§ **What is expected**
Could you reproduce, word for word, everything below from the line containing "功，根本没有还手之力，直到求饶才罢手，最后" down to the line containing "ראשי דיו וטונרים", with both of those lines included and no others?

§ **Data shown**
Segment Open

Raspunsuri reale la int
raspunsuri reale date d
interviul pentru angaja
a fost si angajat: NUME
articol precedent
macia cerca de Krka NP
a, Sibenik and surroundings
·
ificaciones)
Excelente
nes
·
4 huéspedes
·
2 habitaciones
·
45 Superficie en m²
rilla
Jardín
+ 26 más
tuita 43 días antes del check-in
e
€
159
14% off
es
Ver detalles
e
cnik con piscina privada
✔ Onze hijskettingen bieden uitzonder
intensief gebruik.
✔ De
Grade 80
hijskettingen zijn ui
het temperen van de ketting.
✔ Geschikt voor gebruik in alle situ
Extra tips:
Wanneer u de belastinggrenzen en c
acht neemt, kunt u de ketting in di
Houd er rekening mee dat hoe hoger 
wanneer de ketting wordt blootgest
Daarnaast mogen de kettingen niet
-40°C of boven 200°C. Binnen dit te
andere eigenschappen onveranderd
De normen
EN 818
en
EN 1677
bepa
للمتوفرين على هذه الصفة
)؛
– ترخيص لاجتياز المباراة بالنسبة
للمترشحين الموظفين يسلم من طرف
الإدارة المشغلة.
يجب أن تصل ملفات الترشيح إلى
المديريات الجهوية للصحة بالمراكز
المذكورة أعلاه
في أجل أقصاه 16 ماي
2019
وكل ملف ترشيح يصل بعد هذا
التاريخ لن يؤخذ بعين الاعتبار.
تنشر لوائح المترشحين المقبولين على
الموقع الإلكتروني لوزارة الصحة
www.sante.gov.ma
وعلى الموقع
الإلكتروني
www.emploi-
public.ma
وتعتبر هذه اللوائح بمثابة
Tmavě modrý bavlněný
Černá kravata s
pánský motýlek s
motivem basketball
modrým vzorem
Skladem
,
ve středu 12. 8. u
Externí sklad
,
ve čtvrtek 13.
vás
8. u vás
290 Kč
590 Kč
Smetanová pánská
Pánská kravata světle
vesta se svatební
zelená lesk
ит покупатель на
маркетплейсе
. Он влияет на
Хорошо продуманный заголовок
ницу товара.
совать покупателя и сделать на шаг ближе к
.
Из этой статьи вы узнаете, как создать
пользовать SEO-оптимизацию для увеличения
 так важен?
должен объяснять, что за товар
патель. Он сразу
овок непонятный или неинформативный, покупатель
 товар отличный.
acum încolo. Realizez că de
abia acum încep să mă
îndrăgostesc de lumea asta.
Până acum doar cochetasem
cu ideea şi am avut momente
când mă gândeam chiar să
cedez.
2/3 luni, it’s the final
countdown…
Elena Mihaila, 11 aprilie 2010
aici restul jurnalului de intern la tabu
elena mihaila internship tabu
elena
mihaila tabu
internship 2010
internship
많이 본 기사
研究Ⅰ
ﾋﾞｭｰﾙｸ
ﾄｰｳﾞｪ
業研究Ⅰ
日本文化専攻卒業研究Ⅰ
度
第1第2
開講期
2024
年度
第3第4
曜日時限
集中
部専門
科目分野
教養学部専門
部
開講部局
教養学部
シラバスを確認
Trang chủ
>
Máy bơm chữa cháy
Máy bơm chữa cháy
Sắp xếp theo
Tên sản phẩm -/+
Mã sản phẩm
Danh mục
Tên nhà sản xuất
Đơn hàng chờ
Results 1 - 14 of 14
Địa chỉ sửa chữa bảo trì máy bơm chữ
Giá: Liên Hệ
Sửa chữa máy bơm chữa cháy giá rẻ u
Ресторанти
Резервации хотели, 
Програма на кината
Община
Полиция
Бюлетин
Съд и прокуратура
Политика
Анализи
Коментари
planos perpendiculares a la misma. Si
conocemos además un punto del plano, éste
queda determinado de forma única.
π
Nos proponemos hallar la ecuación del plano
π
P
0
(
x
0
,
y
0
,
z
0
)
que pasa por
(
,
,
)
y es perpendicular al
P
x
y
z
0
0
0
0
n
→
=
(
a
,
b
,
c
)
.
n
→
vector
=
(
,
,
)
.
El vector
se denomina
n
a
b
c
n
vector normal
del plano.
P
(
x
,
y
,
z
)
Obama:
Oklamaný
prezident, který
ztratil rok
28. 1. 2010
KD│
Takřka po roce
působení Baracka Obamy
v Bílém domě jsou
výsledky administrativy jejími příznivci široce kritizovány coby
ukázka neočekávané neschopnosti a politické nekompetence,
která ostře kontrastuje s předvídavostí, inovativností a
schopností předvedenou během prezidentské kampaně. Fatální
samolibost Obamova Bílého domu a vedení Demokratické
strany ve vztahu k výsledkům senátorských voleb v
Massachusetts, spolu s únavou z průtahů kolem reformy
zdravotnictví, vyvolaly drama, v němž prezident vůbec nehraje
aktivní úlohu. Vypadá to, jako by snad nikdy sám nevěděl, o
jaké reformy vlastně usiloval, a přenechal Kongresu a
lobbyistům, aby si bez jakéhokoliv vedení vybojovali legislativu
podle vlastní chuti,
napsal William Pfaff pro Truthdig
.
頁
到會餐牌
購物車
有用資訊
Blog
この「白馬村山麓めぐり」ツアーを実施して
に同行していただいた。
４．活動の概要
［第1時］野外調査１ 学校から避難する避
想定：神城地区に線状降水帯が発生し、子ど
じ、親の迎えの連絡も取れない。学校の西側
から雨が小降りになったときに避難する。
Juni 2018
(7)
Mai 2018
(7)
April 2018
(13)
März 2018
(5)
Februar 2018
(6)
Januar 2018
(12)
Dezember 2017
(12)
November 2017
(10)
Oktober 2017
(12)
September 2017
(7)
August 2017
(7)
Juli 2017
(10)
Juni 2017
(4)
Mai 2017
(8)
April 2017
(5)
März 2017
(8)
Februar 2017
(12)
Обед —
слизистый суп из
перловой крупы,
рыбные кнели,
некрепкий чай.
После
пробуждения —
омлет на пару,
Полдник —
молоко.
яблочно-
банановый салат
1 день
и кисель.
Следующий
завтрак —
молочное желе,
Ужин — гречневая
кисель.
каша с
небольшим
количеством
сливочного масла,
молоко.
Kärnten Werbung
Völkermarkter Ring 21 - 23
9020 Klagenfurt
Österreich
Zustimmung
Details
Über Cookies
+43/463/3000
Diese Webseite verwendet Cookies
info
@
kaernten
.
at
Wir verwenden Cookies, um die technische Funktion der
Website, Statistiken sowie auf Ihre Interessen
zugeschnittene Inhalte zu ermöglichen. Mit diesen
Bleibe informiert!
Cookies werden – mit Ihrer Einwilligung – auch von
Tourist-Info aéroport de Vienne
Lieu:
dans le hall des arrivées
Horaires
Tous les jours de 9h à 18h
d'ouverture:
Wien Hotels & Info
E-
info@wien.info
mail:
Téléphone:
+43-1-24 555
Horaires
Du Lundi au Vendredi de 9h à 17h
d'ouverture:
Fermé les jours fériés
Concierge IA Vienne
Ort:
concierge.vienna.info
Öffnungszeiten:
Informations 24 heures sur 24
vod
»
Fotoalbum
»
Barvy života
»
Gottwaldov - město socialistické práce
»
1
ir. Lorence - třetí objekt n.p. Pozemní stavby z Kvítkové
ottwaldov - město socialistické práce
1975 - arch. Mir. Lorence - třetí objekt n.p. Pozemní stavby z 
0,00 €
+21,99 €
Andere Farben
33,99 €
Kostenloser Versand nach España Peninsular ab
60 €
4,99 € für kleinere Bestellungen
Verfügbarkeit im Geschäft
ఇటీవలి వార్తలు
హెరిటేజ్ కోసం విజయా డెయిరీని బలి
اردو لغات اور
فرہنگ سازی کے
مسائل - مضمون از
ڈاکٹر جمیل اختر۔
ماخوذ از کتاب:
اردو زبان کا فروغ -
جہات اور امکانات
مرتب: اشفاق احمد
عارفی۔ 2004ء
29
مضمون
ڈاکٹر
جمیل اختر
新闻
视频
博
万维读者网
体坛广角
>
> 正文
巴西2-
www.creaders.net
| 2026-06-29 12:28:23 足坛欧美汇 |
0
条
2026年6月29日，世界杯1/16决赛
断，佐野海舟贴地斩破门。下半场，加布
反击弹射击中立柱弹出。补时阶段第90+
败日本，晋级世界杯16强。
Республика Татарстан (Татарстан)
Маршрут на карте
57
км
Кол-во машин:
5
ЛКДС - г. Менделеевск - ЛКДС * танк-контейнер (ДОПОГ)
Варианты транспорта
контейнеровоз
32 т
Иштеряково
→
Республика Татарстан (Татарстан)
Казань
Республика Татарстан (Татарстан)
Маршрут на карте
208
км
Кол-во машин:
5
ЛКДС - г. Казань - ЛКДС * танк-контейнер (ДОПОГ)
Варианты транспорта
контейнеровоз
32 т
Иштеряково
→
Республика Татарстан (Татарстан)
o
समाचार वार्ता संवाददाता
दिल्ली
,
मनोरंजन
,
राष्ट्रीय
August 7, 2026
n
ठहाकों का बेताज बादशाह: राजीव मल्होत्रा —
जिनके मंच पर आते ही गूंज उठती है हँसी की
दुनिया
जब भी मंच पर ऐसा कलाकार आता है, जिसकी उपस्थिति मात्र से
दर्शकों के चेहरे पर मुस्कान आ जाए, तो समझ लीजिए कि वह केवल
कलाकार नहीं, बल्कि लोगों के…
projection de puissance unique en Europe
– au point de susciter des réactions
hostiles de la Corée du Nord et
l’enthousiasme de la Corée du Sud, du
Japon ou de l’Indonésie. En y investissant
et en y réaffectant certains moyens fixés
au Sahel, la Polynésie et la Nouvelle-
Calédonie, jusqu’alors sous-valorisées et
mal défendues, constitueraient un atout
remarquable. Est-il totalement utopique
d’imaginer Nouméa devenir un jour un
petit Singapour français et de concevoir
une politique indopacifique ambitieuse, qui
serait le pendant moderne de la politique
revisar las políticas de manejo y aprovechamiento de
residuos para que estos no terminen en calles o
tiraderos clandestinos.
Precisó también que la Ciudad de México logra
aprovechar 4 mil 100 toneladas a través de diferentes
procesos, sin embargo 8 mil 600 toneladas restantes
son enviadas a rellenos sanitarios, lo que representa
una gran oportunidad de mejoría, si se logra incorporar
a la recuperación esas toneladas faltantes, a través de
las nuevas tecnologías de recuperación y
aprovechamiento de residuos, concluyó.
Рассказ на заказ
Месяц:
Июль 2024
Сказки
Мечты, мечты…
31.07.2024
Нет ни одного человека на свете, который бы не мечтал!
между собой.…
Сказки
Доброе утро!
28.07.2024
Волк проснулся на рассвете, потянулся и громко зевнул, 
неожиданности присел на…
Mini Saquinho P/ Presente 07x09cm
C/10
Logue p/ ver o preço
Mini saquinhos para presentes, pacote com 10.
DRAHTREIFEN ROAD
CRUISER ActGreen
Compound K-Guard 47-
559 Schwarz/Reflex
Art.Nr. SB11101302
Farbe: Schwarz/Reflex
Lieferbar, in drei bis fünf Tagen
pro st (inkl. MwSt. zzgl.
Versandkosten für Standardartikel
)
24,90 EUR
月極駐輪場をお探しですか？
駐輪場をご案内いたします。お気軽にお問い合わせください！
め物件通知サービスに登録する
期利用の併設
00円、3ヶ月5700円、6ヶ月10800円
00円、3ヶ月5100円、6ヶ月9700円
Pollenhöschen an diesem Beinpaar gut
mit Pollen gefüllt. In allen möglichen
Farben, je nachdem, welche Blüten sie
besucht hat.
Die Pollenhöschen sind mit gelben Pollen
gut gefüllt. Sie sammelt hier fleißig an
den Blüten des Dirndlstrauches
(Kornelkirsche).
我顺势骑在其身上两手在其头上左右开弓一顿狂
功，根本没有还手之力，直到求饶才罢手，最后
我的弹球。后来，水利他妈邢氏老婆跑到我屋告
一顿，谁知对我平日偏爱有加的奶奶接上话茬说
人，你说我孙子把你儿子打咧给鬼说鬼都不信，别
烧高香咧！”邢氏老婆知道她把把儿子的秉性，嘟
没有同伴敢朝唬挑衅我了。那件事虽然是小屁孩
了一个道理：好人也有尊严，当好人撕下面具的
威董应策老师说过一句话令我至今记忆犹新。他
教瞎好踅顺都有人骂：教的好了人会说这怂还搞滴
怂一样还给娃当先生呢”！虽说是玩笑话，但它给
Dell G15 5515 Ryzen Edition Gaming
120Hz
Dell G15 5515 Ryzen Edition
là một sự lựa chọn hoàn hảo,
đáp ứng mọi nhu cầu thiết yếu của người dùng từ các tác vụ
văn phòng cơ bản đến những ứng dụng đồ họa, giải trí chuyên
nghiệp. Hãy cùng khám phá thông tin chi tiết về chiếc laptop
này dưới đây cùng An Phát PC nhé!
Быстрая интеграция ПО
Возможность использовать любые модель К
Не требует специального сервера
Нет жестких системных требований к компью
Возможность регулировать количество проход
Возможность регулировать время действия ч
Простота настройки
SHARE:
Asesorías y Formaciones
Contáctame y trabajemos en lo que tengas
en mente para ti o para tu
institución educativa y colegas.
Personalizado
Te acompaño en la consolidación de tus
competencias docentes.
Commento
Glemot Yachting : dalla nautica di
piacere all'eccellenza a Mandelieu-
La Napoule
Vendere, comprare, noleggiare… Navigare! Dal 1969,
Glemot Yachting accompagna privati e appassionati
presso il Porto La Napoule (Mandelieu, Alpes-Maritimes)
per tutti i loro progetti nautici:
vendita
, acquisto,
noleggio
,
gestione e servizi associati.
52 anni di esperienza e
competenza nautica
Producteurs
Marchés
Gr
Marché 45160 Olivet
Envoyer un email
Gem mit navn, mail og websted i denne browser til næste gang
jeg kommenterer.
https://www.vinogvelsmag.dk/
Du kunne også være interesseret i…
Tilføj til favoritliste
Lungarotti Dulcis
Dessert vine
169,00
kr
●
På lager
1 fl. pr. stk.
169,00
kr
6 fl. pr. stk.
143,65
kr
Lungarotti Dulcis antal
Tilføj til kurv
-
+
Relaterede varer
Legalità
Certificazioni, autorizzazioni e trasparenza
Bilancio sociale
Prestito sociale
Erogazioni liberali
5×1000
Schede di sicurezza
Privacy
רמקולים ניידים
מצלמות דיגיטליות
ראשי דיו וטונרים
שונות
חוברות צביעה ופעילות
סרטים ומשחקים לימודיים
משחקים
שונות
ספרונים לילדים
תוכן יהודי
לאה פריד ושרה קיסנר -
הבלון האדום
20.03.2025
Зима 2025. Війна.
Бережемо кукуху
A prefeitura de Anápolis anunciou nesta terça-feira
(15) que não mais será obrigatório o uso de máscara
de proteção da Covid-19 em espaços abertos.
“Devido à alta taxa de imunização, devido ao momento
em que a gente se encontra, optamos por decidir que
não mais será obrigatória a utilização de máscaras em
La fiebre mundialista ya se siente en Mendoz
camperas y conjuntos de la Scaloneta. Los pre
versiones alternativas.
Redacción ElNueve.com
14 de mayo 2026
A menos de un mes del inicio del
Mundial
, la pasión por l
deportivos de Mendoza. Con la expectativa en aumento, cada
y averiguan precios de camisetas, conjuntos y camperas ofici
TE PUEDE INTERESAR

Segment Closed

§ **Written reply**
功，根本没有还手之力，直到求饶才罢手，最后
我的弹球。后来，水利他妈邢氏老婆跑到我屋告
一顿，谁知对我平日偏爱有加的奶奶接上话茬说
人，你说我孙子把你儿子打咧给鬼说鬼都不信，别
烧高香咧！”邢氏老婆知道她把把儿子的秉性，嘟
没有同伴敢朝唬挑衅我了。那件事虽然是小屁孩
了一个道理：好人也有尊严，当好人撕下面具的
威董应策老师说过一句话令我至今记忆犹新。他
教瞎好踅顺都有人骂：教的好了人会说这怂还搞滴
怂一样还给娃当先生呢”！虽说是玩笑话，但它给
Dell G15 5515 Ryzen Edition Gaming
120Hz
Dell G15 5515 Ryzen Edition
là một sự lựa chọn hoàn hảo,
đáp ứng mọi nhu cầu thiết yếu của người dùng từ các tác vụ
văn phòng cơ bản đến những ứng dụng đồ họa, giải trí chuyên
nghiệp. Hãy cùng khám phá thông tin chi tiết về chiếc laptop
này dưới đây cùng An Phát PC nhé!
Быстрая интеграция ПО
Возможность использовать любые модель К
Не требует специального сервера
Нет жестких системных требований к компью
Возможность регулировать количество проход
Возможность регулировать время действия ч
Простота настройки
SHARE:
Asesorías y Formaciones
Contáctame y trabajemos en lo que tengas
en mente para ti o para tu
institución educativa y colegas.
Personalizado
Te acompaño en la consolidación de tus
competencias docentes.
Commento
Glemot Yachting : dalla nautica di
piacere all'eccellenza a Mandelieu-
La Napoule
Vendere, comprare, noleggiare… Navigare! Dal 1969,
Glemot Yachting accompagna privati e appassionati
presso il Porto La Napoule (Mandelieu, Alpes-Maritimes)
per tutti i loro progetti nautici:
vendita
, acquisto,
noleggio
,
gestione e servizi associati.
52 anni di esperienza e
competenza nautica
Producteurs
Marchés
Gr
Marché 45160 Olivet
Envoyer un email
Gem mit navn, mail og websted i denne browser til næste gang
jeg kommenterer.
https://www.vinogvelsmag.dk/
Du kunne også være interesseret i…
Tilføj til favoritliste
Lungarotti Dulcis
Dessert vine
169,00
kr
●
På lager
1 fl. pr. stk.
169,00
kr
6 fl. pr. stk.
143,65
kr
Lungarotti Dulcis antal
Tilføj til kurv
-
+
Relaterede varer
Legalità
Certificazioni, autorizzazioni e trasparenza
Bilancio sociale
Prestito sociale
Erogazioni liberali
5×1000
Schede di sicurezza
Privacy
רמקולים ניידים
מצלמות דיגיטליות
ראשי דיו וטונרים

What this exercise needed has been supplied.